Aż cztery tygodnie później, robiąc pranie, znalazłam w kieszeni Thomasa zdjęcie. Musiał je zabrać, gdy nikt nie widzial. Zdjęcie dziesięcioletniej dziewczynki w sukience w kwiaty. Mnie.

I wtedy się załamałam. Nie umiem tego inaczej wyrazić. Patrzyłam na siebie i widziałam Vero. Pamiętałam Vero i widziałam siebie i… Nie mogłam… Po prostu nie mogłam.

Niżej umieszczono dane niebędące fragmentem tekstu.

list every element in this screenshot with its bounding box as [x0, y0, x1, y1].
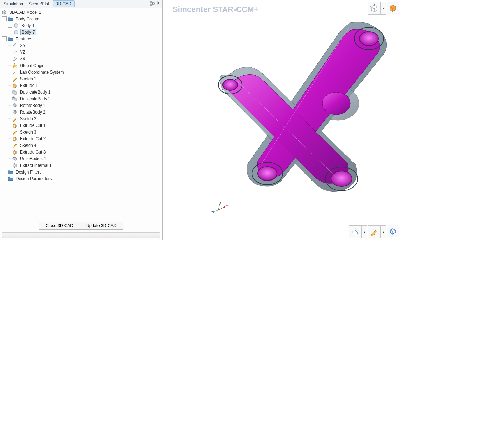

Thomas wrócił do domu. Powitałam go informacją, że wyjeżdżam, że znikam. Umarłam, więc teraz pora być martwą. Koniec z Chelsea. Koniec z Vero. Przeprowadzę się, przybiorę nowe imię, zamieszkam w nowym miejscu, zdobędę nowe doświadczenia. To dla mnie jedyna możliwość.

A on powiedział „tak”.

W pierwszej chwili nie zrozumiałam. A później on podszedł do komody, wrzucił parę swoich ubrań do torby i oznajmił, że jest gotowy. Jeśli chcę wyjechać, możemy od razu. Jeśli potrzebuję nowego nazwiska, on też takie przybierze. Jeśli chcę nowego początku, on zrobi to ze mną.

Kochał mnie. Poszedłby wszędzie, zrobiłby wszystko, byłby kimkolwiek, żeby tylko być ze mną.

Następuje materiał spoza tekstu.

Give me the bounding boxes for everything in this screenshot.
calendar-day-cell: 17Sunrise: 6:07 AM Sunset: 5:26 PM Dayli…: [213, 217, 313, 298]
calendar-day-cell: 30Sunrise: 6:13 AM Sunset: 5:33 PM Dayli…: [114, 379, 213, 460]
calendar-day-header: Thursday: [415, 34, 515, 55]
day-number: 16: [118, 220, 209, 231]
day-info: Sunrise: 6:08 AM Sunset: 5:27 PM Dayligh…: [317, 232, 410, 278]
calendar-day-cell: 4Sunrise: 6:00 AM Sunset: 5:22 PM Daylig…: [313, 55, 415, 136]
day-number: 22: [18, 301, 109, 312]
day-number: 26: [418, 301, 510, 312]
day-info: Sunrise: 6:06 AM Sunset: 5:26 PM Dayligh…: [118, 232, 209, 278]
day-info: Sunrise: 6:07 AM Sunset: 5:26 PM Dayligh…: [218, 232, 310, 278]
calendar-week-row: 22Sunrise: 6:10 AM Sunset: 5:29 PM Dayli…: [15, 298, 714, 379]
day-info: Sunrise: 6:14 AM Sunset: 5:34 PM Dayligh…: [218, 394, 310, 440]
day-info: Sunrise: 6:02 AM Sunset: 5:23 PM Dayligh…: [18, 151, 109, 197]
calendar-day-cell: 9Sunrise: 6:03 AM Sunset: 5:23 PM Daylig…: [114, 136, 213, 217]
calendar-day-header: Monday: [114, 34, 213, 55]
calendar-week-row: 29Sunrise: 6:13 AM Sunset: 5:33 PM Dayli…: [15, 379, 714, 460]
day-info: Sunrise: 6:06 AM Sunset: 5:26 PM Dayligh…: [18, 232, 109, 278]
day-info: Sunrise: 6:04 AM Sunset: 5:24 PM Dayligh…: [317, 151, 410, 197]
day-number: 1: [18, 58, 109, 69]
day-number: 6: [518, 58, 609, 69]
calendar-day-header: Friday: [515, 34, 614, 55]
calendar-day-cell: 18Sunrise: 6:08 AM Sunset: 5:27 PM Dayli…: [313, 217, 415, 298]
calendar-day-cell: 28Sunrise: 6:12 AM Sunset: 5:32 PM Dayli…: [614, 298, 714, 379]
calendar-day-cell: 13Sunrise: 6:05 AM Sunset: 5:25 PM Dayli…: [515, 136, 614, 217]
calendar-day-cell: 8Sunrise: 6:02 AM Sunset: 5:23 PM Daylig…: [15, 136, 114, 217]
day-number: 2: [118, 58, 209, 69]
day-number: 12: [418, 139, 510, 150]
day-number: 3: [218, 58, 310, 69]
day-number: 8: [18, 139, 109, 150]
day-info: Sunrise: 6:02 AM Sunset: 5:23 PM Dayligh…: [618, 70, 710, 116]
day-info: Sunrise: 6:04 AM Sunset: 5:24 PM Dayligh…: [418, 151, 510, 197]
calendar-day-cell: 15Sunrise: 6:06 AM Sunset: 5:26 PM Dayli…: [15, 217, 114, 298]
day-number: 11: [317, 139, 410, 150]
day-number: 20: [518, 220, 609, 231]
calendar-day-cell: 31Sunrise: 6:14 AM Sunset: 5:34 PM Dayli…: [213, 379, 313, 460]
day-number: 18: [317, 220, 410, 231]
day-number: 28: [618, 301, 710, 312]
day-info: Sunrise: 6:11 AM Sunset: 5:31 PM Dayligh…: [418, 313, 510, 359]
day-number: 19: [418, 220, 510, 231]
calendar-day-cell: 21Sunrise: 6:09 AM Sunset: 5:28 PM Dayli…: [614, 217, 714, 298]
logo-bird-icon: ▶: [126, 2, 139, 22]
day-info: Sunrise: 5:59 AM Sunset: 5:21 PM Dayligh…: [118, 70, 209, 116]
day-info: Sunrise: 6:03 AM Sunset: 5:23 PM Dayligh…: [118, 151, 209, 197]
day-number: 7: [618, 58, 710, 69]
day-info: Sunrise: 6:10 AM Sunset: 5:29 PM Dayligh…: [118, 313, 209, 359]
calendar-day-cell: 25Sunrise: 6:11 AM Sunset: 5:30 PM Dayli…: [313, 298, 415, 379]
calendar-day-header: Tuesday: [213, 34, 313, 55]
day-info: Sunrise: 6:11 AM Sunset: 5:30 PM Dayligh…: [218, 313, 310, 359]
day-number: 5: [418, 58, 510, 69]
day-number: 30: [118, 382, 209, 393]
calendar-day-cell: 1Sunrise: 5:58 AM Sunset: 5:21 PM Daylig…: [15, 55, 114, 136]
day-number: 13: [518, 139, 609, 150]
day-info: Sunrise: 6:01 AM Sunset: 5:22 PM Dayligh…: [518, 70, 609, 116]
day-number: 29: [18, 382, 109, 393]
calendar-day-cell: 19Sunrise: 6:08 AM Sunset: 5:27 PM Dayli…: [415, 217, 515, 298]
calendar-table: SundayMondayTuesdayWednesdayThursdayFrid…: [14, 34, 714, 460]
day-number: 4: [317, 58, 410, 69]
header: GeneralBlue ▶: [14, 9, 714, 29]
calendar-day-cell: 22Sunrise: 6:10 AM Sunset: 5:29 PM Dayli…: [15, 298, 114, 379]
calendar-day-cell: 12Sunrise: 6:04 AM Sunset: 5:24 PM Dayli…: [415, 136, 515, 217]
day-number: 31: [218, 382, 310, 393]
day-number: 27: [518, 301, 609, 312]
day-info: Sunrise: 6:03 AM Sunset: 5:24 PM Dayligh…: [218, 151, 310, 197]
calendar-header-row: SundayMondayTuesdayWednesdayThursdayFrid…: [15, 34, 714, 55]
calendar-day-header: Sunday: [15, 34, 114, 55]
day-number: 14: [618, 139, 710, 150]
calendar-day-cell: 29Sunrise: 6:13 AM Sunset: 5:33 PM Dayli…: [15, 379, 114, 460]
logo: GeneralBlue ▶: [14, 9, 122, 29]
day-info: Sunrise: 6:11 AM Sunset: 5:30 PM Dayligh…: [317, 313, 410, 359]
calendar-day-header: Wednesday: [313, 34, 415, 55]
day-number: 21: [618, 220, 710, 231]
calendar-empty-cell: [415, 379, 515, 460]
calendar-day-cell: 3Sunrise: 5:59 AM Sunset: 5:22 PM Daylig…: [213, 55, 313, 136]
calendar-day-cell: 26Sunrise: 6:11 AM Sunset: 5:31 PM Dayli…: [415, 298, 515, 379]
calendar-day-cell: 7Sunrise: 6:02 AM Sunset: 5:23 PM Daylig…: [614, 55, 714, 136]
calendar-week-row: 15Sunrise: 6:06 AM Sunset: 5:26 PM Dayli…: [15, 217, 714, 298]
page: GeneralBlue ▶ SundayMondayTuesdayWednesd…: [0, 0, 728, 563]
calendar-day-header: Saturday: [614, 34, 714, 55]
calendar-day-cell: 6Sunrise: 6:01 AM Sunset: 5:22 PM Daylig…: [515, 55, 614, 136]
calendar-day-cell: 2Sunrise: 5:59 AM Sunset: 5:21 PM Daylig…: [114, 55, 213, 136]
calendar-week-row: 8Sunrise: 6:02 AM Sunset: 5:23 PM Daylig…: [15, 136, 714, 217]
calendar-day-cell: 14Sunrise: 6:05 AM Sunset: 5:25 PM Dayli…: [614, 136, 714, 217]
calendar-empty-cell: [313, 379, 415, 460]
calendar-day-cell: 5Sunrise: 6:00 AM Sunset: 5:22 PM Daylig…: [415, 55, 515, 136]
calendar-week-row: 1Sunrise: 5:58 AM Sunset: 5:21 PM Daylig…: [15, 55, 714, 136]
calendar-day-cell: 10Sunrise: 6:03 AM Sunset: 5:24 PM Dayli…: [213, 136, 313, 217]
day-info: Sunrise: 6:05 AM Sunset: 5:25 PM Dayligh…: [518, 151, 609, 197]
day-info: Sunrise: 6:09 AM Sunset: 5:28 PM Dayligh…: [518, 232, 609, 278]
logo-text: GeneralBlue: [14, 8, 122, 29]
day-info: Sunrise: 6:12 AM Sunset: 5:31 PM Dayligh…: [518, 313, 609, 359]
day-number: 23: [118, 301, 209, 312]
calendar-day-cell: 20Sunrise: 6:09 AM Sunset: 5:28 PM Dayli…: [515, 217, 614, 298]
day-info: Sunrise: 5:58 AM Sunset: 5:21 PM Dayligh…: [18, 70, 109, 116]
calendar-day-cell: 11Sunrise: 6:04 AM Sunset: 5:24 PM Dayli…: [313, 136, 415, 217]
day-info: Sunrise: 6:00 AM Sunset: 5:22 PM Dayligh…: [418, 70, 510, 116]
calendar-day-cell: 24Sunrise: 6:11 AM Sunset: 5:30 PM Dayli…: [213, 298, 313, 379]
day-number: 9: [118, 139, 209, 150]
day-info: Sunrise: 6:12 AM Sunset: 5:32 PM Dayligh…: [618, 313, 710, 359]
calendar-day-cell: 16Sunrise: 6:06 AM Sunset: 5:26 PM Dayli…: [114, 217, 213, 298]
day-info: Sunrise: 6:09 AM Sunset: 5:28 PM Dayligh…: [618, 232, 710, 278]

I tak zrobiliśmy. I robiliśmy to przez dwadzieścia dwa lata.

– Jak ci się to udało? – pytam go teraz. Bo tego właśnie nie rozumiem. Jak tamta noc mogła mnie doszczętnie załamać, a mojego męża uczynić tak silnym.

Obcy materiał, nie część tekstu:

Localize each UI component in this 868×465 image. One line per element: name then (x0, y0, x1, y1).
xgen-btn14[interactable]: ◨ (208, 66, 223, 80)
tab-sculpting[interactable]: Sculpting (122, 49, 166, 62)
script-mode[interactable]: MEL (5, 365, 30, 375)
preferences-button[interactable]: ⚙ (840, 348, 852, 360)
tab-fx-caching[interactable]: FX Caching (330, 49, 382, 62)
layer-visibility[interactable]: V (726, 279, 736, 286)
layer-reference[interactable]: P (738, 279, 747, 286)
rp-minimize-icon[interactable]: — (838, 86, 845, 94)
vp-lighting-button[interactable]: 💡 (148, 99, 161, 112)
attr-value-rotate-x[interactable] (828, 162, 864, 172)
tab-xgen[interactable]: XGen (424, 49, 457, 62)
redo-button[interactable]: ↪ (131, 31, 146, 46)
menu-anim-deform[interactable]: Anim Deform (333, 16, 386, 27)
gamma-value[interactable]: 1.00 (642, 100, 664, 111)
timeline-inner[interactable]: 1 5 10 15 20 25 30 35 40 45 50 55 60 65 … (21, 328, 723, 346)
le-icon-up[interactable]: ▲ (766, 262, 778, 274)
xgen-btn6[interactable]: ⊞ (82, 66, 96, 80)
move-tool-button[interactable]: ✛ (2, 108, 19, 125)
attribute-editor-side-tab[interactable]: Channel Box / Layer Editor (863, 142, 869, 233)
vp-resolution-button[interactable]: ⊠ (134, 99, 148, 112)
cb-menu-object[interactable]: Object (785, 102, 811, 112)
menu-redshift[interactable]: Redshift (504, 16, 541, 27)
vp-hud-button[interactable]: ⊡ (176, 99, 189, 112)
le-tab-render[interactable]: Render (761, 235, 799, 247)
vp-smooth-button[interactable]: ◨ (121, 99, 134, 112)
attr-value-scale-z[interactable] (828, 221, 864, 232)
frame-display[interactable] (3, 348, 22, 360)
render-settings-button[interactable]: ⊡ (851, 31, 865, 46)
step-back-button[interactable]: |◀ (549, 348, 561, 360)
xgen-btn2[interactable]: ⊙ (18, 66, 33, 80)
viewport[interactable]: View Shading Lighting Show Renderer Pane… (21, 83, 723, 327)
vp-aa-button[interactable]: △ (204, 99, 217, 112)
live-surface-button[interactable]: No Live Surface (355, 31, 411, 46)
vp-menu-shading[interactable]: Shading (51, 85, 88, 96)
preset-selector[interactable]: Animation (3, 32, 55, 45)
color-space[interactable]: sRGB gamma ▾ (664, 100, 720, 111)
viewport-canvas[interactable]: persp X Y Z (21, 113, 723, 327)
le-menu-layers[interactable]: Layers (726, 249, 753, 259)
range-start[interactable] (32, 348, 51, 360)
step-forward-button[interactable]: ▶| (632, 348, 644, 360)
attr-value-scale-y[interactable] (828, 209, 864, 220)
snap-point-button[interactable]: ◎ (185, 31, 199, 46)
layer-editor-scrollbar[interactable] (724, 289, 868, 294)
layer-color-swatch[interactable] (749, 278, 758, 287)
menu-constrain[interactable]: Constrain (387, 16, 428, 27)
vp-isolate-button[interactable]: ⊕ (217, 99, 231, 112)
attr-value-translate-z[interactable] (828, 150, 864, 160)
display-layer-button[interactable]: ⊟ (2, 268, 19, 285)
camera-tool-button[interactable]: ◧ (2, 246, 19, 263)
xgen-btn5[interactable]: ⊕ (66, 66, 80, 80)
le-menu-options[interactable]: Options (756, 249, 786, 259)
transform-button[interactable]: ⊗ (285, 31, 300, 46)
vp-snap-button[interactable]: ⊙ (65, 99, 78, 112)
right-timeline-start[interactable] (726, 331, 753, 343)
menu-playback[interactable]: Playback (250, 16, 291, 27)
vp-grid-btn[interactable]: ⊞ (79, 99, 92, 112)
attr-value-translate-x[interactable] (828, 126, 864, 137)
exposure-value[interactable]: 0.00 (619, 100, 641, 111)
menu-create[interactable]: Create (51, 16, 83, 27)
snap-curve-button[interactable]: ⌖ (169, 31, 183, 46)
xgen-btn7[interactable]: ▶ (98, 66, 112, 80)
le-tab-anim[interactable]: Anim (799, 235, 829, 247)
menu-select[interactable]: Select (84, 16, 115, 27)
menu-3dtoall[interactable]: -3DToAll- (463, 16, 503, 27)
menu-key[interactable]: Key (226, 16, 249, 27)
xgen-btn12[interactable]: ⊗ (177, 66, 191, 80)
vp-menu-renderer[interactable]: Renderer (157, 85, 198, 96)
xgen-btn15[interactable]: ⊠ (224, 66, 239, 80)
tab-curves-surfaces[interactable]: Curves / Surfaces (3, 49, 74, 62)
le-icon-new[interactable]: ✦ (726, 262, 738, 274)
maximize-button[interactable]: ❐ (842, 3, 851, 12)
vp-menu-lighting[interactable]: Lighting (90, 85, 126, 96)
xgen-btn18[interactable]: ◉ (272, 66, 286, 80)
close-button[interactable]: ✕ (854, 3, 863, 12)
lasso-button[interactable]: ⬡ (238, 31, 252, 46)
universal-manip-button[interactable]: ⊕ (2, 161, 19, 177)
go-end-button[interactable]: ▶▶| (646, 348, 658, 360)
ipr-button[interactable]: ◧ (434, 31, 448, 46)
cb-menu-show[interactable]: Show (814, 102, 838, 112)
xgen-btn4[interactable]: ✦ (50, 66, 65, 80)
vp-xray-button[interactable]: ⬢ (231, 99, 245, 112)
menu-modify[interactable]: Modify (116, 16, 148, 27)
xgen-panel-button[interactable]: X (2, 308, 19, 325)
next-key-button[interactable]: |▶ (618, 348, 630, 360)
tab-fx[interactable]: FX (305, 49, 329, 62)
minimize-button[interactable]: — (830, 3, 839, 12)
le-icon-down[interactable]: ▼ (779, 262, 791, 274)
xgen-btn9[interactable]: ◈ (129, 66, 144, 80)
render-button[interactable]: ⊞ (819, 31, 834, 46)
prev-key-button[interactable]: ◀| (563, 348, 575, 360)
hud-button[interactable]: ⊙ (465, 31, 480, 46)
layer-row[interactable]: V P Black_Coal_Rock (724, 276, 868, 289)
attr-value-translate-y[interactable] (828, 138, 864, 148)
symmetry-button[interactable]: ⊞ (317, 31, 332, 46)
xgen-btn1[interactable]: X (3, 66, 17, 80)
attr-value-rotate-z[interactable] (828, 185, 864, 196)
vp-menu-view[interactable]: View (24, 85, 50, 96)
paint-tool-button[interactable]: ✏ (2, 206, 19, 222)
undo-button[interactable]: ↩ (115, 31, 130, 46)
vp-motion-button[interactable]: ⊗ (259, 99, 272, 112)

– Ty byłaś tym, czego pragnąłem, Nicky. Obserwowałem cię, czekałem na ciebie, nawet nie umiem powiedzieć jak długo. Zawiodłem Vero. Wiem o tym. Zawiodłem nas wszystkich, bo nie zadziałałem wcześniej, nie sprzeciwiłem się swojej matce. Wierz mi, na początku raz za razem odgrywałem to w swojej głowie. Wszystko, co mogłem i powinienem był zrobić. Ale nie mogłem się już cofnąć. Więc postanowiłem pójść do przodu. Przysiągłem, że uczynię cię szczęśliwą, choćby miało mi to zająć całe życie. I to właśnie robiłem. Kochałem cię. Tylko że tobie to nie wystarczało.

– Tęsknię za nią.

– Wiem.

– Powinnam była uwolnić nas obie – oznajmiam gorączkowo. – Powinnam być mądrzejsza. Ona już wtedy była taka zagubiona, taka smutna. Już nawet nie snuła tych swoich opowieści. Ale może… Gdyby udało mi się ją stamtąd wydostać. Zwrócić ją do jej sekretnego królestwa, do magicznej królowej. Była przecież małą dziewczynką, która tęskniła do swojej mamy.

– To by nie zadziałało.

– Ale mogło…

– Nie, nie mogło. Nicky, odwróć się.

Ostry ton, którzy przybrał jego głos, zaskakuje mnie. Jest niczym wymierzony policzek.

Uświadamiam sobie, że wiatr przestał wiać. Noc jest zupełnie spokojna. Całkiem cicha.

Odwracam się. Bardzo powoli. Żeby dostrzec, że w świetle latarki Thomasa stoi Marlene Bilek.

Jej twarz wykrzywia grymas, którego nigdy wcześniej nie widziałam. A w rękach trzyma pistolet.